Por qué no profundizar en el tema de los nuevos paradigmas de la economía, en el contexto de un planeta con conciencia verde y con espíritu de supervivencia, sin dejar de reconocer que los cambios propuestos requieren necesariamente de movimientos fuertes a nivel mundial, que difícilmente se van a dar, y que convierten estos temas en una especie de utopía. Esto nos lleva a lo que mi amigo Ernesto Duque llamaba “Los paradigmas de los negocios verdes”.

La teoría se basa en el hecho de que la crisis actual pone sobre el tapete la imposibilidad de sostener los sistemas económico y financiero, y descubre que el sistema actual comienza a ser más especulativo que productivo, y que se mantiene por fuera de los criterios elementales de sostenibilidad; entonces se comienza a dar un giro en los paradigmas económicos y se logra así salir de la crisis conjunta que presentan los sectores ambiental, social y económico, a la que hoy se ve enfrentada a humanidad. 

En el caso colombiano, la mencionada transformación a la economía sostenible implicaría la creación de un sinnúmero de empleos. En un estudio avalado por la OIT en 2014 se menciona que la toma de determinaciones en el sentido del desarrollo sostenible podría significar una disminución de 2 a 3 puntos porcentuales en el desempleo de los países en vía de desarrollo. Cabe resaltar que este impacto en el empleo no lo logra ni siquiera la construcción simultánea de todas las 4G propuestas por el gobierno nacional.

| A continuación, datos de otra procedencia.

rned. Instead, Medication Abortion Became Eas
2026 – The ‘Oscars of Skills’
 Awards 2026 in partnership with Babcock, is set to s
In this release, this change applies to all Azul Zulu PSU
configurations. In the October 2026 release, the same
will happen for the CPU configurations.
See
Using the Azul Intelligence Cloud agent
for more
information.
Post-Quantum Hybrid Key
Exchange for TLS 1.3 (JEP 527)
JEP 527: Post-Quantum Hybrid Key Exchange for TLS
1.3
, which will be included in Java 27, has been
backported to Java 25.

Dado el aumento del tema ambiental como factor de decisión de compra en el mundo, es claro que la implementación de los nuevos modelos ofrece una singular oportunidad de incrementar la generación de empleo y la competitividad del país, aparte del impacto positivo que se generará por la disminución en los niveles de contaminación y deterioro ambiental.

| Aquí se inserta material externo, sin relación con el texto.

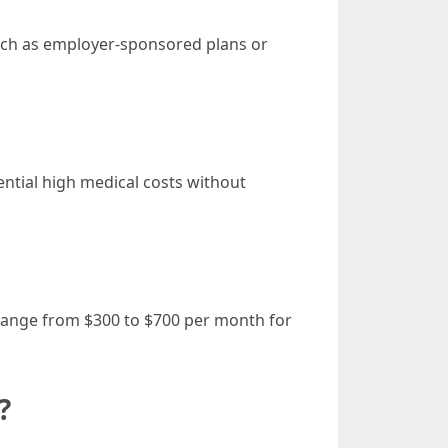
uch as employer-sponsored plans or
tential high medical costs without
y range from $300 to $700 per month for
?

¿Qué son los negocios verdes? Contrario a lo que el común de la gente piensa, los negocios verdes no son aquellos que cumplen a rajatabla con la legislación ambiental. Los negocios verdes son aquellos que propenden por la mejora del entorno en toda la extensión de la palabra y, por lo tanto, acaban siendo dirigidos a la cada vez mayor comunidad de los consumidores verdes; estos buscan no solo el beneficio ecológico del planeta, sino también beneficios colaterales en su salud y en su expectativa de vida. Para que un negocio sea verde, en realidad, deberá cumplir con varias condiciones entre las que se encuentran: el cambio de tecnología hacia la producción limpia, el cambio estructural de los principios económicos que rigen la empresa, la reforestación escalonada a nivel global hasta recuperar los niveles de mediados del siglo pasado, y la puesta en práctica de sistemas de gestión ambiental en el marco del desarrollo sostenible. De otra parte, se puede asegurar que el nuevo modelo empresarial, basado en el triángulo conformado por los negocios, la ética y el medio ambiente, mejoraría en forma notoria las perspectivas de vida del ser humano sobre el planeta. 

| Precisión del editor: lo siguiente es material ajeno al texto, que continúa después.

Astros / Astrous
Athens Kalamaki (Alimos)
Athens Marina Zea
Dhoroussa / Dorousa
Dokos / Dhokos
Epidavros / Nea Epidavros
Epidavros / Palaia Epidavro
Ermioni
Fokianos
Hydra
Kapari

Dadas las conclusiones que se obtuvieron tras la última reunión de expertos sobre las consecuencias irreversibles que el cambio climático causará a la humanidad, va siendo hora de tomar el asunto en serio. La responsabilidad de los actuales líderes de los diferentes países no es con sus electores ni con sus corrientes ideológicas, es con las futuras generaciones y con la supervivencia misma de la especie. Quiera Dios guiarlos en sus decisiones y hacer que impere la razón en las mismas, de forma tal que logremos aumentar el número de generaciones de humanos que podrán habitar este planeta.